Thanks for the clarifications.
To be honest, it sounds like your problems are more political than technological.
You probably need to implement a plan for upgrading software that's agreed to by all parties:
probably involving rigorous testing, appropriate notifications, sign-offs at various levels and so on.
I'll leave you to work on that.
See also codiac's comments.
Here's a suggestion that doesn't require altering @INC directly or via the lib pragma,
nor does it rely on checking version numbers.
(I've used version numbers in the examples below purely for identification purposes,
the solution itself doesn't need them.)
Some up-front information:
$ alias perle
alias perle='perl -Mstrict -Mwarnings -Mautodie=:all -E'
$ perl -v | head -2 | tail -1
This is perl 5, version 24, subversion 0 (v5.24.0) built for darwin-th
+read-multi-2level
Let's say you've got an xyz module. That's in production and lives in directory old.
Here's old/xyz.pm:
package xyz;
our $VERSION = '1.0';
sub import {
print "import called with args: @_\n";
}
1;
You can use that with or without a VERSION;
it might have a LIST, which could be empty.

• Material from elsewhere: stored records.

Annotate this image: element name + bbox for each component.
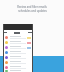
button[interactable]: Menu [3, 30, 33, 35]
button[interactable] [3, 70, 33, 72]
button[interactable] [3, 50, 33, 55]
button[interactable] [3, 55, 33, 60]
staticText: Review and filter emails [17, 5, 47, 9]
button[interactable] [3, 40, 33, 45]
button[interactable] [3, 35, 33, 40]
staticText: schedules and updates [18, 9, 47, 13]
other: Menu [4, 31, 7, 34]
button[interactable] [3, 60, 33, 65]
button[interactable] [3, 45, 33, 50]
button[interactable] [3, 65, 33, 70]
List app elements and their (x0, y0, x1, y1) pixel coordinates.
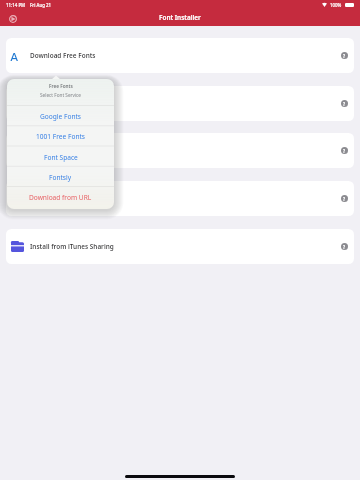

$ perle 'BEGIN { @INC = qw{old new .} } use xyz 1.0; say $xyz::VERSION
+'
import called with args: xyz
1.0
$ perle 'BEGIN { @INC = qw{old new .} } use xyz 1.0 (); say $xyz::VERS
+ION'
1.0
$ perle 'BEGIN { @INC = qw{old new .} } use xyz 1.0 qw{a b c}; say $xy
+z::VERSION'
import called with args: xyz a b c
1.0
$ perle 'BEGIN { @INC = qw{old new .} } use xyz; say $xyz::VERSION'
import called with args: xyz
1.0
$ perle 'BEGIN { @INC = qw{old new .} } use xyz (); say $xyz::VERSION'
1.0
$ perle 'BEGIN { @INC = qw{old new .} } use xyz qw{a b c}; say $xyz::V
+ERSION'
import called with args: xyz a b c
1.0
Now, let's say that a new version of the xyz module becomes available.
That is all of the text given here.